Another four Burkes are under construction at Huntington-Ingalls’s shipyard in Mississippi. Meanwhile, the U.S. Navy recently cut its biggest-ever contracts with shipbuilders in Connecticut and Virginia for new nuclear-powered attack submarines and aircraft carriers.
Newer shipyards in Alabama and Wisconsin produce Littoral Combat Ships and fast transports. NASSCO, a shipyard in San Diego that mostly makes support ships, recently reported one of its biggest-ever production backlogs.
The American fleet expects to commission at least 59 new large warships through 2024. But that building spree might not look like much. It’s unclear how many of the new ships simultaneously might appear in a single photograph of a single shipyard.
The numbers tell a different story than one photo does. In 2019 the Chinese fleet possesses 624 warships, according to U.S. Navy commander Keith Patton, writing for the Center for International Maritime Security. The American fleet by contrast has 333 “battle force” ships.
Officially, the U.S. Navy operates just 290 ships. Patton based his own, bigger tally on the figures in the 2019 edition of Jane’s Fighting Ships, which includes some patrol boats and auxiliary vessels that the Navy leaves out.
But counting hulls can be misleading, Patton wrote. For one, American ships on average are much bigger than Chinese and Russian ships are. “When tonnage is used as the metric, the picture changes dramatically.” The U.S. fleet in total displaces 4.6 million tons of water. The Chinese fleet displaces 1.8 million tons.
Of course, a big ship can be lightly armed.
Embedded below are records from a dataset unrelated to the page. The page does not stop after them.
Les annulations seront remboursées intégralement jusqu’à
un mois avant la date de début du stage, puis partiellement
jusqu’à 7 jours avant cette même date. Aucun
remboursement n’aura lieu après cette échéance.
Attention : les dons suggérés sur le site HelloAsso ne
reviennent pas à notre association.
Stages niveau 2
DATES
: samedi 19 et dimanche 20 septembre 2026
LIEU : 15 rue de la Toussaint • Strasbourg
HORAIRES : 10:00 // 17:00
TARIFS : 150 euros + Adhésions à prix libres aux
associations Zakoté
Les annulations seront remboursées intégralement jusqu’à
A small ship can be heavily armed. “Very similar if not identical anti-ship missiles are carried by small patrol combatants and mounted on the largest combatants, sometimes in identical quantities (eight being a popular number),” Patton explained.
“While the defensive and damage control capabilities of larger vessels may be greater, it still seems likely that a few missile hits will knock most ships out of action, if not sink them. If missiles are the true measure of a fleet’s combat power, then neither tonnage nor hull count is an appropriate metric, because neither is directly related to a ship’s missile capabilities.”
So Patton compared fleets by weaponry, a metric he borrowed from former U.S. deputy defense secretary Bob Work. Patton only counted offensive “battle-force missiles” such as heavy anti-air missiles, anti-ship missiles and land-attack cruise missiles.
By that standard, the U.S. fleet can carry around 12,000 battle-force missiles. Chinese ships in total can carry 5,200 BFMs. Again, this disparity in naval force isn’t evident in a single photo. Nor is the even greater difference between the U.S. and Chinese fleets when it comes to naval air power. “The U.S. has an almost twentyfold advantage in fixed-wing aircraft operating from ships,” Patton explained.
In short, don’t get carried away trying to assess a country’s naval power on the basis of a single photograph.